I have had a lot of long conversations with her about this whole process, and today she shared with me that they had a blow up of emotions on Saturday. She had thought he was doing really well, had gotten through the worst, blah blah...we had a long talk today about the short and long term effects this would have on him personally and professionally, as well as the impact this could have on their relationship. She is 25 and he is 27; this was his first job out of college. They are recently married (September) and are still adjusting to life as a married couple. She left public accounting (a very hard life these days) and went through a job change 2 months before they were married - suffice to say, they have been through a lot in the last 9 months.
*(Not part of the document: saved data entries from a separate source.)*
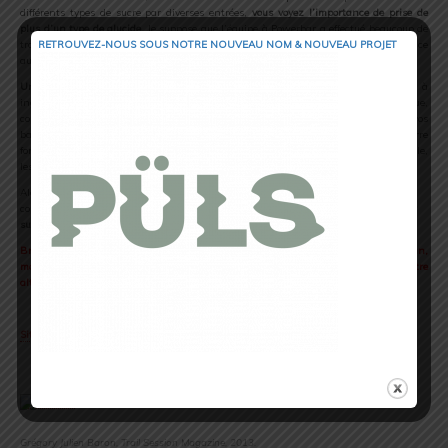
différents types de sucre par diverses entrées,
vous voyez l’importance de prise de
plus d’un type de glucide
. Je suppose que l’équipe à Powerbar a effectué beaucoup de
travaux de recherche et fait de son mieux pour fournir aux athlètes d’endurance
RETROUVEZ-NOUS SOUS NOTRE NOUVEAU NOM & NOUVEAU PROJET
autant de carburants que possible.
Une barre énergétique doit être facile à manger
. La barre Powerbar est facile à
ingérer. C’est doux, caoutchouteux et facile de mordre dedans. Il est à noter que,
comme beaucoup de compléments, les conditions météorologiques vont altérer vos
barres et gels. J’ai remarqué qu’à une température supérieure à 30 degrés, la barre
fond et colle à l’emballage…très désagréable. De même que lorsque le froid s’installe,
les barres gèlent vite et durcissent…pas cool pour manger !
Alors que faire ? Le mieux est de passer sur des gels ou des barres à basse densité
comme ceux basés sur des chips de riz ou d’avoine l’hiver et l’été,
il suffit d’alterner
sur les autres produits
. A vous de faire votre menu !
Bref, une marque bien présente désormais sur pas mal de course ( Iron Man,
marathon etc…), qui mérite votre attention, surtout si vous chercher une autre
alternative à votre alimentation sportive actuelle.
.
Site Web PowerBar
.
Grégory Julien Baron, Trail Session Magazine, 2013.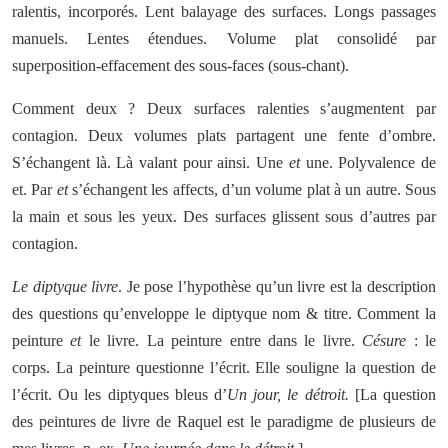
ralentis, incorporés. Lent balayage des surfaces. Longs passages
manuels. Lentes étendues. Volume plat consolidé par
superposition-effacement des sous-faces (sous-chant).
Comment deux ? Deux surfaces ralenties s’augmentent par
contagion. Deux volumes plats partagent une fente d’ombre.
S’échangent là. Là valant pour ainsi. Une
et
une. Polyvalence de
et. Par
et
s’échangent les affects, d’un volume plat à un autre. Sous
la main et sous les yeux. Des surfaces glissent sous d’autres par
contagion.
Le diptyque livre
. Je pose l’hypothèse qu’un livre est la description
des questions qu’enveloppe le diptyque nom & titre. Comment la
peinture
et
le livre. La peinture entre dans le livre.
Césure
: le
corps. La peinture questionne l’écrit. Elle souligne la question de
l’écrit. Ou les diptyques bleus d’
Un jour, le détroit.
[La question
des peintures de livre de Raquel est le paradigme de plusieurs de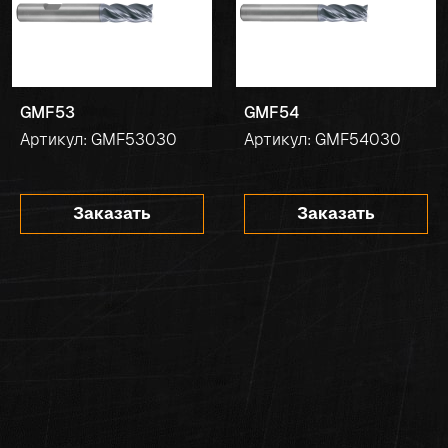
GMF53
GMF54
Артикул: GMF53030
Артикул: GMF54030
Заказать
Заказать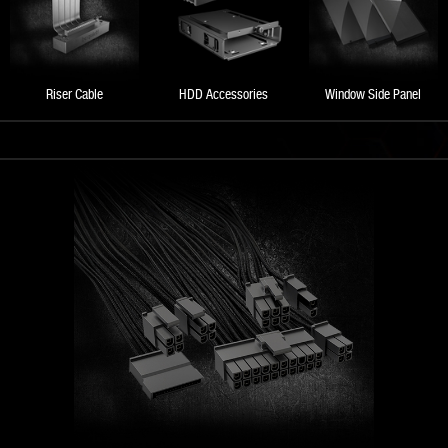
Riser Cable
HDD Accessories
Window Side Panel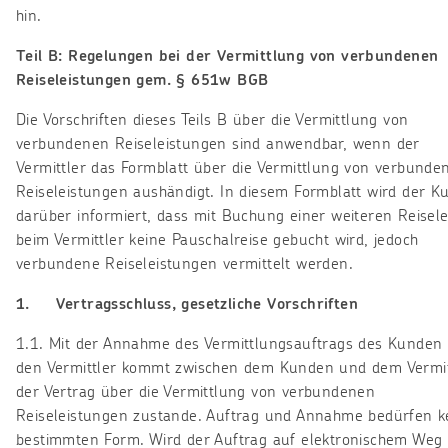
hin.
Teil B: Regelungen bei der Vermittlung von verbundenen
Reiseleistungen gem. § 651w BGB
Die Vorschriften dieses Teils B über die Vermittlung von
verbundenen Reiseleistungen sind anwendbar, wenn der
Vermittler das Formblatt über die Vermittlung von verbunde
Reiseleistungen aushändigt. In diesem Formblatt wird der K
darüber informiert, dass mit Buchung einer weiteren Reisel
beim Vermittler keine Pauschalreise gebucht wird, jedoch
verbundene Reiseleistungen vermittelt werden.
1. Vertragsschluss, gesetzliche Vorschriften
1.1. Mit der Annahme des Vermittlungsauftrags des Kunden
den Vermittler kommt zwischen dem Kunden und dem Vermit
der Vertrag über die Vermittlung von verbundenen
Reiseleistungen zustande. Auftrag und Annahme bedürfen k
bestimmten Form. Wird der Auftrag auf elektronischem Weg 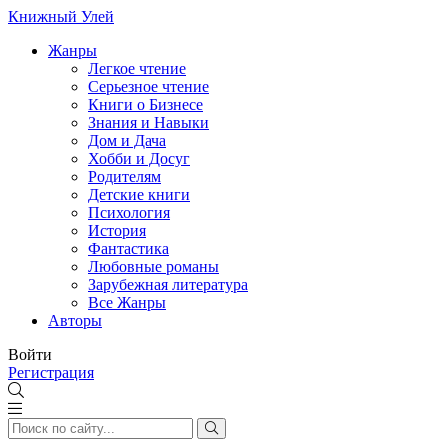
Книжный Улей
Жанры
Легкое чтение
Серьезное чтение
Книги о Бизнесе
Знания и Навыки
Дом и Дача
Хобби и Досуг
Родителям
Детские книги
Психология
История
Фантастика
Любовные романы
Зарубежная литература
Все Жанры
Авторы
Войти
Регистрация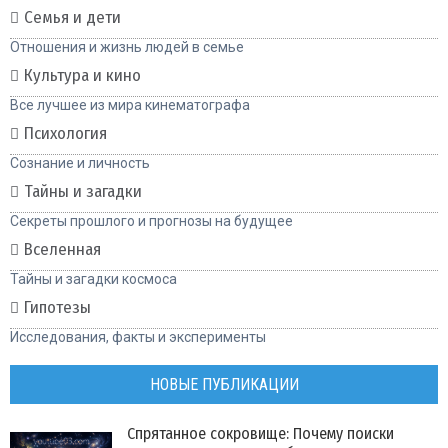
Семья и дети
Отношения и жизнь людей в семье
Культура и кино
Все лучшее из мира кинематографа
Психология
Сознание и личность
Тайны и загадки
Секреты прошлого и прогнозы на будущее
Вселенная
Тайны и загадки космоса
Гипотезы
Исследования, факты и эксперименты
НОВЫЕ ПУБЛИКАЦИИ
Спрятанное сокровище: Почему поиски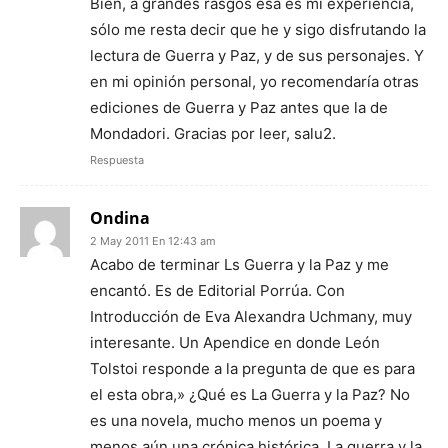
Bien, a grandes rasgos esa es mi experiencia,
sólo me resta decir que he y sigo disfrutando la
lectura de Guerra y Paz, y de sus personajes. Y
en mi opinión personal, yo recomendaría otras
ediciones de Guerra y Paz antes que la de
Mondadori. Gracias por leer, salu2.
Respuesta
Ondina
2 May 2011 En 12:43 am
Acabo de terminar Ls Guerra y la Paz y me
encantó. Es de Editorial Porrúa. Con
Introducción de Eva Alexandra Uchmany, muy
interesante. Un Apendice en donde León
Tolstoi responde a la pregunta de que es para
el esta obra,» ¿Qué es La Guerra y la Paz? No
es una novela, mucho menos un poema y
menos aún una crónica histórica. La guerra y la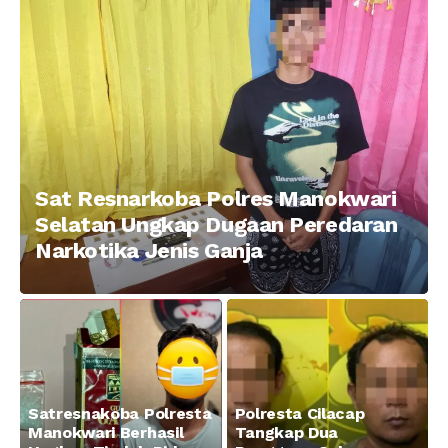
Taman Ria kab.
Tajam
Manokwari
Sat Resnarkoba Polres Manokwari
Selatan Ungkap Dugaan Peredaran
Narkotika Jenis Ganja
Satresnakoba Polresta
Polresta Cilacap
Manokwari Berhasil
Tangkap Dua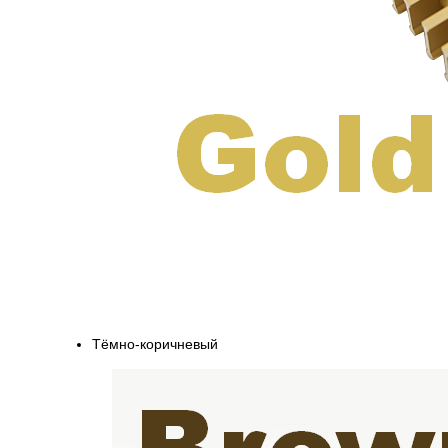
Тёмно-коричневый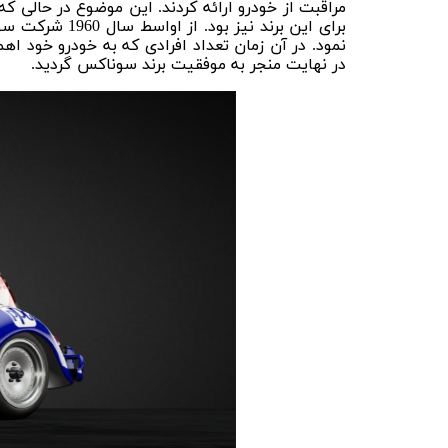
مراقبت از خودرو ارائه کردند. این موضوع در حالی ک
برای این برند
نمود. در آن زمان تعداد افرادی که به خودرو خود ا
در نهایت منجر به موفقیت برند سوناکس گردید.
In talking with Jaclyn about everything that was going on, I was surprised to find myself as emotional as I did during the conversation. I told Jaclyn that even though I had found a great job and was very happy and knew in all reality my job was safe, there was still that part of me that would never really be 100% secure in a job again. I also told her not to underestimate the power of personalizing this (which he seems to be doing), as I did the very same thing. As we talked through all this stuff, I realized that while my climbing legs to scale the brick walls of life's little challenges were still in good shape, there is a part of me that is still very fragile as a result of this experience. I feel as though I have to prove my worth not only to those I work for and with, but to myself as well; rest assured, the former does not hold a candle to the latter. :)
I am sure over time this too shall pass, but today showed me that maybe I was not as far along in the process as I thought I might be. My job was one of the primary things in my life I knew I was good at; the layoff caused me not only to question myself professionally, but spilled over into every other part of my life as well, despite my greatest efforts. The support of my family and friends has been nothing short of spectacular, but ultimately, the road of regaining my confidence is a road I have to travel on my own. I don't have a destination or an arrival date, but I hope I will know it when I get there...and hope that it comes sooner rather than later.
Meanwhile, please pray to the job gods for Jaclyn's husband. The job gods descended on me pretty quickly, so hopefully a similar prayer chain will do the same for him.